(Stored data entries)

»»

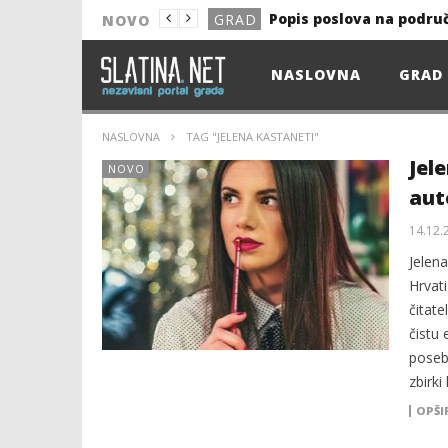
Popis poslova na podru
GRAD
NOVO
NOVO
NASLOVNA
GRAD
Astro Party
NOVO
HEP: Bez struje
GRAD
NASLOVNA
TAG "JELENA KASTANETI"
NOVO
Jel
NOVO
aut
NOVO
KULTURA
14.12.
Jelen
13. akcija DDK u 2026.
GRAD
Hrvati
Prekid isporuke plina
GRAD
čitate
Od uboda insekata do 
čistu
NOVO
poseb
Popis poslova na podru
GRAD
zbirki
OPŠI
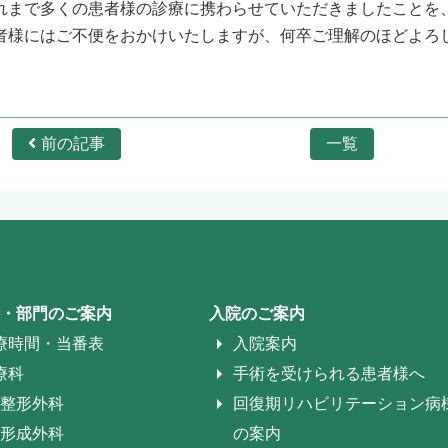
れまで多くの患者様の診療に携わらせていただきましたことを
者様にはご不便をおかけいたしますが、何卒ご理解のほどよろ
前の記事
一覧
・部門のご案内
入院のご案内
療時間・当番表
入院案内
療科
手術を受けられる患者様へ
整形外科
回復期リハビリテーション病
形成外科
の案内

««

*AIM OF THE TASK*: Would you please print the entries once more, word for word, minus the pictures?

*RESPONSE TO THIS TASK*:
Popis poslova na podru
GRAD
NOVO
NOVO
NASLOVNA
GRAD
Astro Party
NOVO
HEP: Bez struje
GRAD
NASLOVNA
TAG "JELENA KASTANETI"
NOVO
Jel
NOVO
aut
NOVO
KULTURA
14.12.
Jelen
13. akcija DDK u 2026.
GRAD
Hrvati
Prekid isporuke plina
GRAD
čitate
Od uboda insekata do 
čistu
NOVO
poseb
Popis poslova na podru
GRAD
zbirki
OPŠI
れまで多くの患者様の診療に携わらせていただきましたことを
者様にはご不便をおかけいたしますが、何卒ご理解のほどよろ
前の記事
一覧
・部門のご案内
入院のご案内
療時間・当番表
入院案内
療科
手術を受けられる患者様へ
整形外科
回復期リハビリテーション病
形成外科
の案内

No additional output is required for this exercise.